A Intel acaba de colocar lenha na fogueira do mercado de notebooks acessíveis. Apresentado em um evento fechado na China, o Project Firefly quer repetir a fórmula de design premium da Apple em laptops que custem, no máximo, US$ 600 – algo em torno de R$ 3.300 na conversão direta. A estratégia combina os novos processadores Core Series 3 “Wildcat Lake” com uma cadeia de produção típica de smartphones, prometendo máquinas leves, silenciosas e, sobretudo, mais espertas do que os “baratinhos” que você encontra hoje nas prateleiras.
Por que a Intel decidiu atacar agora?
Rumores dão conta de que a Apple prepara um MacBook Neo de baixo custo para 2025. A Intel, que perdeu terreno para chips Arm em notebooks ultrafinos, quer chegar antes ao consumidor que busca mobilidade sem pagar preço de topo. Nos bastidores, executivos chamam o Firefly de “antídoto” contra a combinação de eficiência energética e integração vertical da rival de Cupertino.
O que é, exatamente, o Project Firefly?
Pense no Firefly como uma plataforma de referência. Vários fabricantes – Lenovo, Asus, HP e Honor já estariam na lista inicial – seguirão um conjunto de especificações comuns: telas de 14 a 15 polegadas, SSDs NVMe, Wi-Fi 6E, portas USB-C com Power Delivery e construção em metal ou policarbonato de alta rigidez. Ao padronizar componentes e chassi, a Intel consegue negociar produção em massa e reduzir custos de P&D para parceiros.
Wildcat Lake: coração dos novos ultrafinos
Os chips Core Series 3 “Wildcat Lake” chegam para substituir parte da linha Core i3, mas embalados em litografia Intel 7, com até 8 núcleos (4 Performance + 4 Efficiency) e GPU integrada Xe-LP atualizada. Na prática, prometem desempenho 30 % superior ao Core i3-1315U em benchmarks de produtividade, consumindo menos de 15 W na maior parte do tempo – algo essencial para baterias de 40 a 50 Wh típicas de notebooks finos.

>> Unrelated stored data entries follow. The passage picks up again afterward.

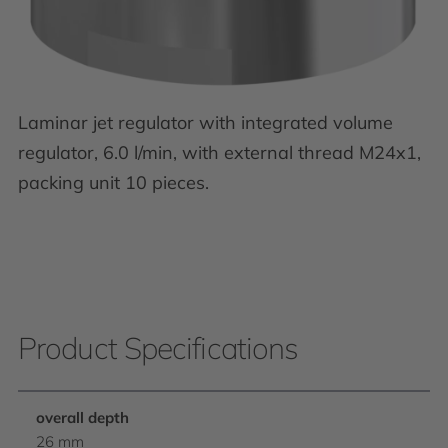
Laminar jet regulator with integrated volume
regulator, 6.0 l/min, with external thread M24x1,
packing unit 10 pieces.
Product Specifications
overall depth
26 mm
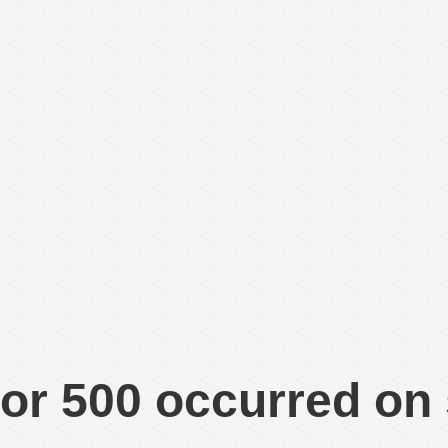
or 500 occurred on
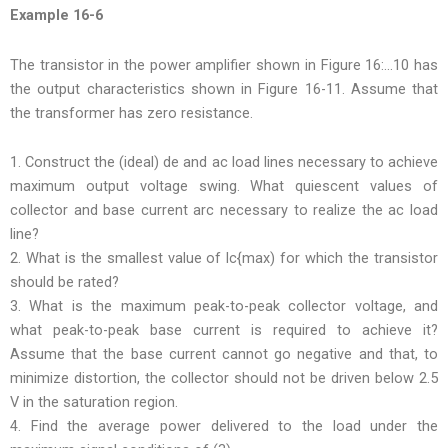
Example 16-6
The transistor in the power amplifier shown in Figure 16:…10 has
the output characteristics shown in Figure 16-11. Assume that
the transformer has zero resistance.
1. Construct the (ideal) de and ac load lines necessary to achieve
maximum output voltage swing. What quiescent values of
collector and base current arc necessary to realize the ac load
line?
2. What is the smallest value of lc{max) for which the transistor
should be rated?
3. What is the maximum peak-to-peak collector voltage, and
what peak-to-peak base current is required to achieve it?
Assume that the base current cannot go negative and that, to
minimize distortion, the collector should not be driven below 2.5
V in the saturation region.
4. Find the average power delivered to the load under the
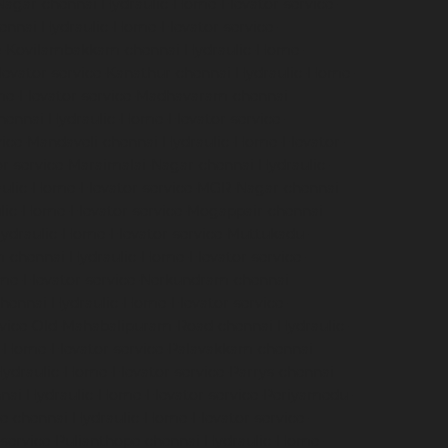
Nagar-chennai
Hydraulic-Home-Elevator-service-
hennai
Hydraulic-Home-Elevator-service-
ce-Kovilambakkam-chennai
Hydraulic-Home-
evator-service-Kanathur-chennai
Hydraulic-Home-
me-Elevator-service-Madhavaram-chennai
hennai
Hydraulic-Home-Elevator-service-
vice-Mandaveli-chennai
Hydraulic-Home-Elevator-
r-service-Maraimalai-Nagar-chennai
Hydraulic-
ulic-Home-Elevator-service-MGR-Nagar-chennai
lic-Home-Elevator-service-Mogappair-chennai
ydraulic-Home-Elevator-service-Muttukadu-
m-chennai
Hydraulic-Home-Elevator-service-
me-Elevator-service-Nerkundram-chennai
chennai
Hydraulic-Home-Elevator-service-
rvice-Old-Mahabalipuram-Road-chennai
Hydraulic-
-Home-Elevator-service-Palavakkam-chennai
ydraulic-Home-Elevator-service-Parrys-chennai
nai
Hydraulic-Home-Elevator-service-Periyamedu-
e-chennai
Hydraulic-Home-Elevator-service-
service-Pulianthope-chennai
Hydraulic-Home-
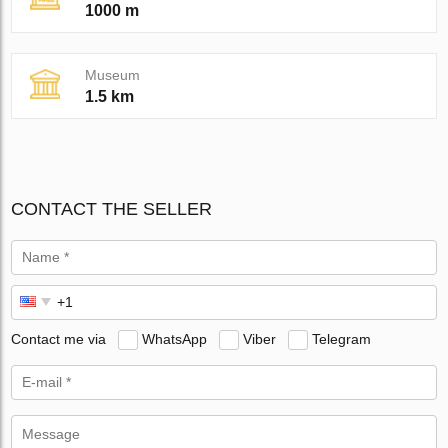
1000 m
Museum
1.5 km
CONTACT THE SELLER
Contact me via
WhatsApp
Viber
Telegram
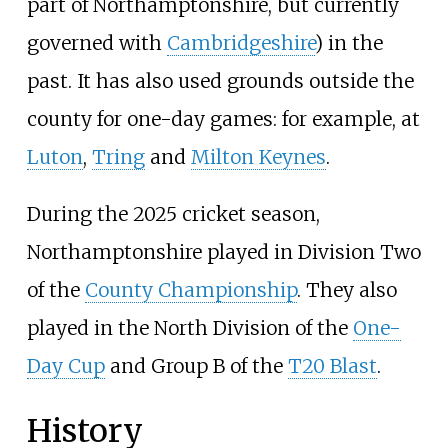
part of Northamptonshire, but currently
governed with
Cambridgeshire
) in the
past. It has also used grounds outside the
county for one-day games: for example, at
Luton
,
Tring
and
Milton Keynes
.
During the 2025 cricket season,
Northamptonshire played in Division Two
of the
County Championship
. They also
played in the North Division of the
One-
Day Cup
and Group B of the
T20 Blast
.
History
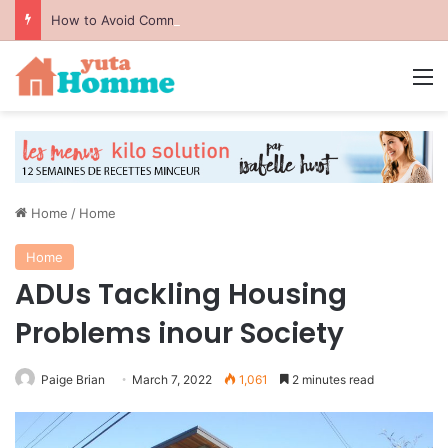
How to Avoid Common Packing Mistakes During a Move
M
Home
/
Home
Home
ADUs Tackling Housing
Problems inour Society
Paige Brian
March 7, 2022
1,061
2 minutes read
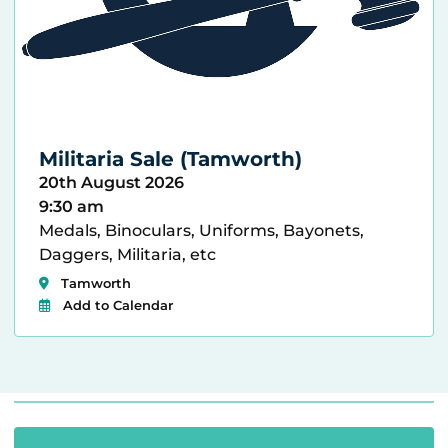
Militaria Sale (Tamworth)
20th August 2026
9:30 am
Medals, Binoculars, Uniforms, Bayonets,
Daggers, Militaria, etc
Tamworth
Add to Calendar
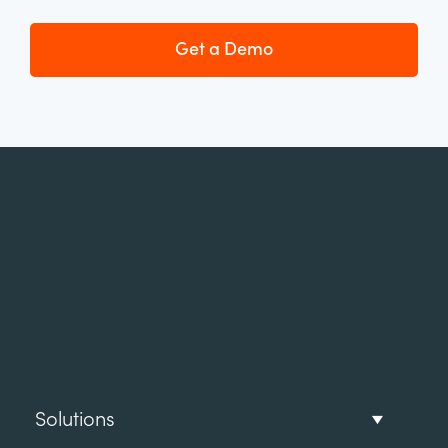
Get a Demo
Solutions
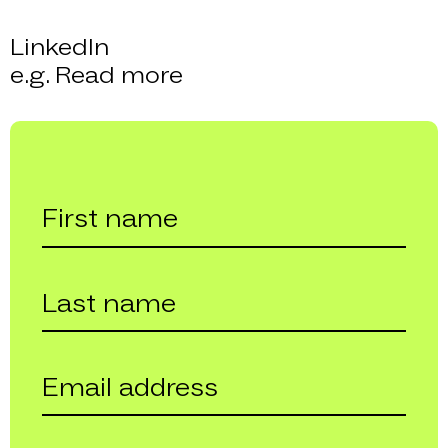
LinkedIn
e.g. Read more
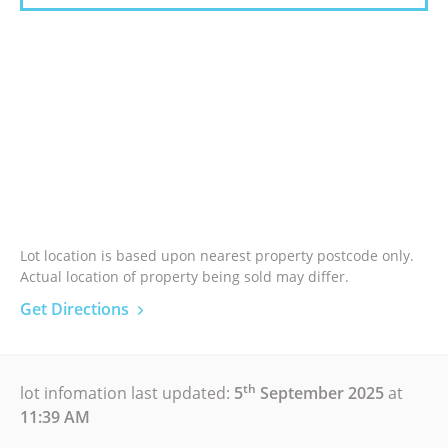
Lot location is based upon nearest property postcode only.
Actual location of property being sold may differ.
Get Directions
th
lot infomation last updated:
5
September 2025
at
11:39 AM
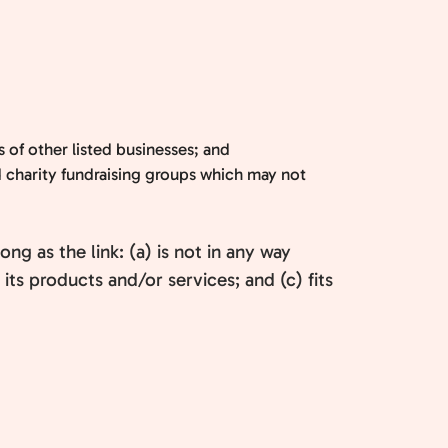
 of other listed businesses; and
d charity fundraising groups which may not
g as the link: (a) is not in any way
ts products and/or services; and (c) fits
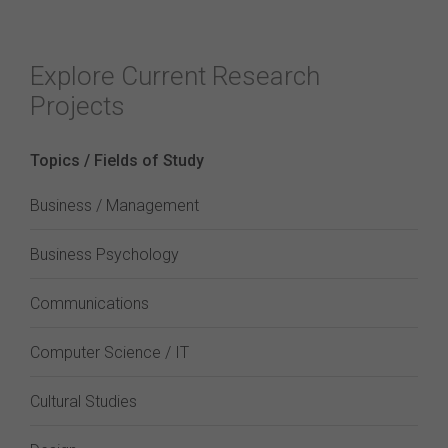
Explore Current Research
Projects
Topics / Fields of Study
Business / Management
Business Psychology
Communications
Computer Science / IT
Cultural Studies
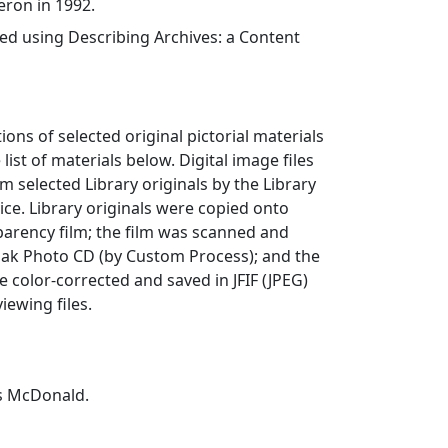
eron in 1992.
ed using Describing Archives: a Content
ions of selected original pictorial materials
 list of materials below. Digital image files
 selected Library originals by the Library
ce. Library originals were copied onto
arency film; the film was scanned and
dak Photo CD (by Custom Process); and the
e color-corrected and saved in JFIF (JPEG)
iewing files.
s McDonald.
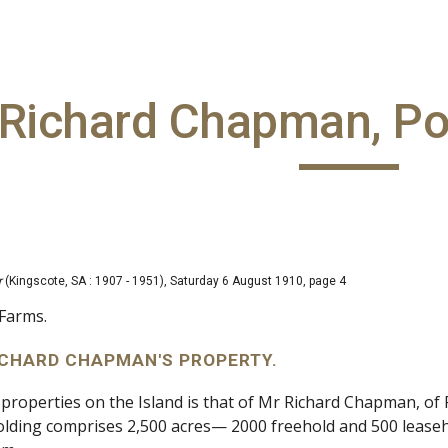
ip to main content
Skip to navigat
Richard Chapman, Po
r
(Kingscote, SA : 1907 - 1951), Saturday 6 August 1910, page 4
Farms.
 RICHARD CHAPMAN'S PROPERTY.
 properties on the Island is that of Mr Richard Chapman, of
olding comprises 2,500 acres— 2000 freehold and 500 lease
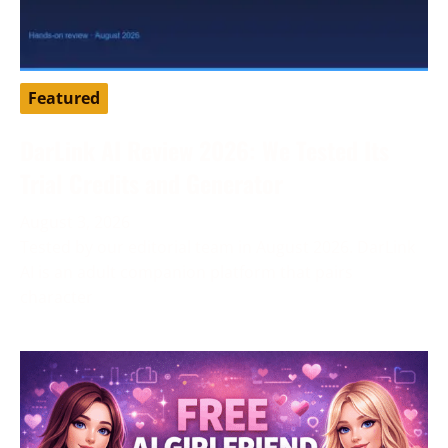
Featured
DarLink AI Review 2026: We Tested Its
Trial Credits and Generator
August 3, 2026
Tested by our editorial team in August 2026. DarLink
AI is an adult companion platform that pairs
character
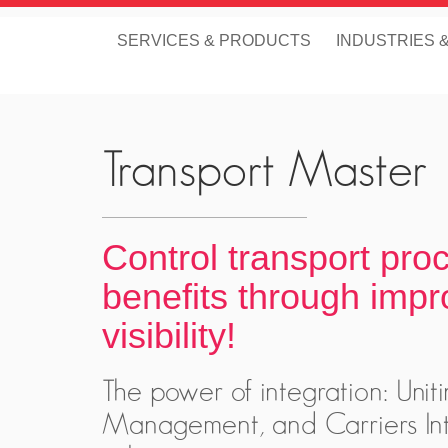
SERVICES & PRODUCTS
INDUSTRIES 
Transport Master
Control transport pro
benefits through impr
visibility!
The power of integration: Un
Management, and Carriers Int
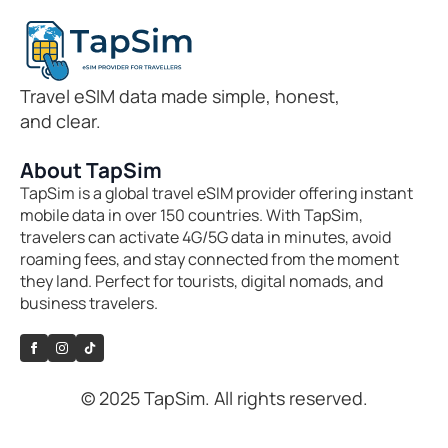
Travel eSIM data made simple, honest,
and clear.
About TapSim
TapSim is a global travel eSIM provider offering instant
mobile data in over 150 countries. With TapSim,
travelers can activate 4G/5G data in minutes, avoid
roaming fees, and stay connected from the moment
they land. Perfect for tourists, digital nomads, and
business travelers.
© 2025 TapSim. All rights reserved.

Preço agressivo sem sacrificar usabilidade
Até hoje, notebooks abaixo de US$ 600 costumam vir com processadores de entrada Pentium ou Athlon, 8 GB de RAM soltando suspiros e, muitas vezes, telas TN de 250 nits. O Firefly pretende mudar esse cenário com:
- Memória LPDDR5 de fábrica (até 16 GB, soldada) para abrir dezenas de abas sem engasgos.
- SSD PCIe 4.0 de 256 a 512 GB, acelerando o boot do Windows 11 e a instalação de jogos leves.
- Tela IPS ou OLED de 300 nits, adequada para conteúdo HDR básico e edição de fotos casual.
Em outras palavras, configurações que hoje só aparecem em modelos de R$ 5.000 ou mais no varejo brasileiro.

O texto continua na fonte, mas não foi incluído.